In the previous chapter, numerical data obtained by mass spectrometric analyses were translated into heat maps to easily visualise regions or metabolites that show differential behaviour when cells were cultured on each substrate (plain, 2 kPa F2/S, 6 kPa F2/S and 38 kPa F2/S). The heat maps and volcano plots were investigated in conjunction with one another in order to choose metabolites that may be of further interest, that is, metabolites that showed unique behaviour to a particular substrate. Although the heat maps give an insight into the abundance of metabolites the volcano plots serve as an added confidence, singling out molecules that are also of statistical significance (Figure 4-1). To reduce the search size, selected metabolites were taken from those identified as being involved with lipid metabolism.
While it is acknowledged that metabolomics carried out for assessment of the lipid population using HILIC is far from ideal, indeed a lipidomics approach optimising methods toward lipid detection is advisable were it the only facet of interest. The presently used HILIC technique however, is not necessarily a method that is considered entirely devoid of information on cellular lipids. In this vein, metabolite masses putatively identified as being involved in lipid metabolism were chosen for further investigation for a number of reasons. Samples within the lipid metabolism pathway showed the most amount of change on differentiation compared to the other investigated pathways. It also gave the most visible differential change between the F2/S substrates when compared to the other pathways for which the most contrasting change was noted only for the 2 kPa F2/S hydrogel. Lastly, within cell biology generally, functional changes are widely researched with regards to the genomic and proteomic changes. Relative to these, limited information is available about the role of lipids as regulators of cell behaviour and function as is highlighted in the previous chapter.
It therefore stands to reason that this facet of cell biology be explored further as the metabolomics study allows the means for doing so.
Due to the limitations associated with performing a global metabolomics study as discussed in the previous chapter, a number of precautions were taken when selecting metabolites for further study which also contributed to downsizing the search field:
a) The confidence value: the measure of confidence makes use of an arbitrary value between 1 and 10 (10 indicating the highest confidence) based on the retention time drift of the measured mass from the calculated/predicted retention when performing metabolite identification in Ideom. Selection was restricted to metabolites with a confidence factor of 6 and above.
b) The number of putative metabolites identified for a chosen mass from database cross-referencing is kept as low as possible. This reduces the risk of choosing false positives from metabolites with similar masses that could not be distinguished through chromatographic separation. It is acknowledged however, that this condition applies to the confines of the analytical tools used in this thesis. That is, metabolite identification of noted isomers is restricted to the scope of the databases that Ideom uses for identification.
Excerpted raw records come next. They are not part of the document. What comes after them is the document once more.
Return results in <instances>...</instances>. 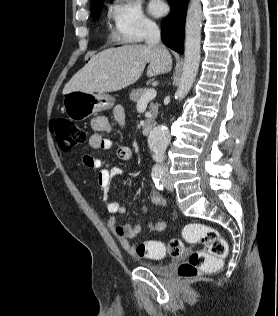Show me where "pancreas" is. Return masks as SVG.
<instances>
[{
	"label": "pancreas",
	"instance_id": "pancreas-1",
	"mask_svg": "<svg viewBox=\"0 0 278 316\" xmlns=\"http://www.w3.org/2000/svg\"><path fill=\"white\" fill-rule=\"evenodd\" d=\"M147 90H148V88H146V87L139 88V89H132V91L130 92V95H129L130 100L135 102V103L138 102ZM149 109H150L151 117L148 118L146 120V122H150L156 117L157 112H158V104L151 102L149 105Z\"/></svg>",
	"mask_w": 278,
	"mask_h": 316
}]
</instances>
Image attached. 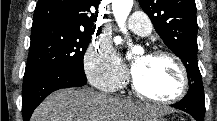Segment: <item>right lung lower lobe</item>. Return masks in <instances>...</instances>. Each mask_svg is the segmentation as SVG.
Masks as SVG:
<instances>
[{"mask_svg":"<svg viewBox=\"0 0 217 121\" xmlns=\"http://www.w3.org/2000/svg\"><path fill=\"white\" fill-rule=\"evenodd\" d=\"M86 82L85 75L76 74L65 68H49L24 75L23 120L29 121L34 109L53 91L68 87H81Z\"/></svg>","mask_w":217,"mask_h":121,"instance_id":"1","label":"right lung lower lobe"}]
</instances>
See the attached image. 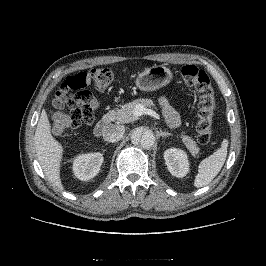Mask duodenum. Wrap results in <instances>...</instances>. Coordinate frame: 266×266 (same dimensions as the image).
Wrapping results in <instances>:
<instances>
[{
  "label": "duodenum",
  "mask_w": 266,
  "mask_h": 266,
  "mask_svg": "<svg viewBox=\"0 0 266 266\" xmlns=\"http://www.w3.org/2000/svg\"><path fill=\"white\" fill-rule=\"evenodd\" d=\"M109 123H110L109 119H104L98 122L94 127V134L96 136L104 135Z\"/></svg>",
  "instance_id": "duodenum-1"
}]
</instances>
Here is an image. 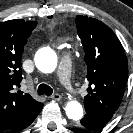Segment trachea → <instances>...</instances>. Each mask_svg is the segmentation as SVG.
I'll use <instances>...</instances> for the list:
<instances>
[{
	"instance_id": "3493384b",
	"label": "trachea",
	"mask_w": 133,
	"mask_h": 133,
	"mask_svg": "<svg viewBox=\"0 0 133 133\" xmlns=\"http://www.w3.org/2000/svg\"><path fill=\"white\" fill-rule=\"evenodd\" d=\"M38 95H47V96H50L52 95L53 93V89L46 85V84H41L39 87H38Z\"/></svg>"
}]
</instances>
c) Metabolite(s) that showed a significant decrease in abundance that was unique to a particular substrate. It also had to be detectable on the plain surfaces (control sample) indicating its presence within the cells when it is in a ‘resting’ state and showing depletion when the substrate properties are changed, i.e, cultured on hydrogel surfaces.
d) Other factors out with metabolite mass detection and behaviour such as commercial availability and current research done on each compound, which may give an inclination on the likelihood to affect cell behaviour (supporting the hypothesis), were also taken into consideration.
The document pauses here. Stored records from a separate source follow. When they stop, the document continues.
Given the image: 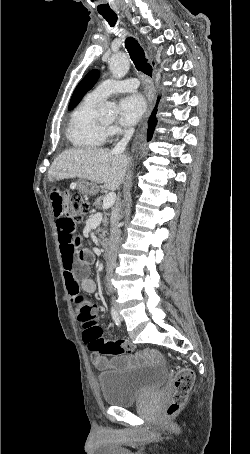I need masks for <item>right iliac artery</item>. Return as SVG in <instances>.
Wrapping results in <instances>:
<instances>
[{
  "mask_svg": "<svg viewBox=\"0 0 250 454\" xmlns=\"http://www.w3.org/2000/svg\"><path fill=\"white\" fill-rule=\"evenodd\" d=\"M111 315H112V319L114 320L116 325H120V320H119V317H118V313L116 312V310L113 307L111 308Z\"/></svg>",
  "mask_w": 250,
  "mask_h": 454,
  "instance_id": "right-iliac-artery-1",
  "label": "right iliac artery"
}]
</instances>
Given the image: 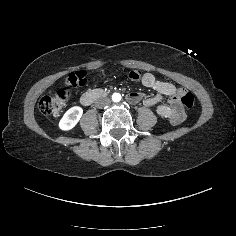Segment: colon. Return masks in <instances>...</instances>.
Wrapping results in <instances>:
<instances>
[{
  "label": "colon",
  "instance_id": "5ec220e1",
  "mask_svg": "<svg viewBox=\"0 0 236 236\" xmlns=\"http://www.w3.org/2000/svg\"><path fill=\"white\" fill-rule=\"evenodd\" d=\"M127 76L131 81L139 82L142 78V73L138 70H130L127 72ZM85 83L86 73L83 71L72 72L68 74L66 78V84L72 87L81 86ZM178 97L182 105L187 108L193 107L195 100L191 92L185 89H180L178 90ZM69 99L70 92L67 89L52 91L41 98L39 102V109L46 116L59 117L66 107Z\"/></svg>",
  "mask_w": 236,
  "mask_h": 236
}]
</instances>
Using the aforementioned criteria, the metabolites cholesterol sulphate (CS), 1- octadecanoyl-sn-glycero-3-phosphate (GP18:0) and sphinganine were singled out for further investigation (Figure 4-2).
Figure 4-1 Simplified schematic illustrating metabolite selection process. Metabolite chosen for further investigation were LC-MS metabolites that had been putatively identified as being involved in lipid metabolism. Selections were whittled down based on a number of defined criterion inclusive of measured abundances singled out by cluster analysis and statistical significance as determined from the volcano plots.
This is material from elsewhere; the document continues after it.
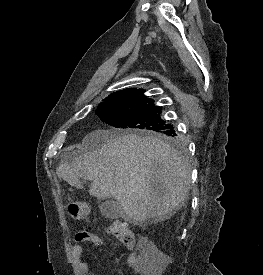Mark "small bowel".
Listing matches in <instances>:
<instances>
[{"label":"small bowel","mask_w":263,"mask_h":275,"mask_svg":"<svg viewBox=\"0 0 263 275\" xmlns=\"http://www.w3.org/2000/svg\"><path fill=\"white\" fill-rule=\"evenodd\" d=\"M83 242H90L94 246L100 247L104 244V241L101 237L92 232L80 230L75 235V244L72 247V257L80 272L83 275H96L90 270L88 263L81 258L83 253L81 243ZM127 263L136 274L142 275L143 263H141L137 255L130 254L127 258Z\"/></svg>","instance_id":"c3829d8e"}]
</instances>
Figure 4-2 Average peak intensities of metabolites isolated for further investigation.
Metabolites were chosen from those identified as being involved with lipid metabolism. An initial condition for selection was that each metabolite showed considerable depletion on a singular substrate compared to the remaining three biomaterials suggesting it may play a functional role that occurs uniquely in cells cultured on that particular substrate. Error bars denote standard deviations from the mean; n = 3 replicates; * notes statistical significance to the total population where p < 0.05, ** where p < 0.01 and *** where p < 0.001 calculated using one way ANOVA.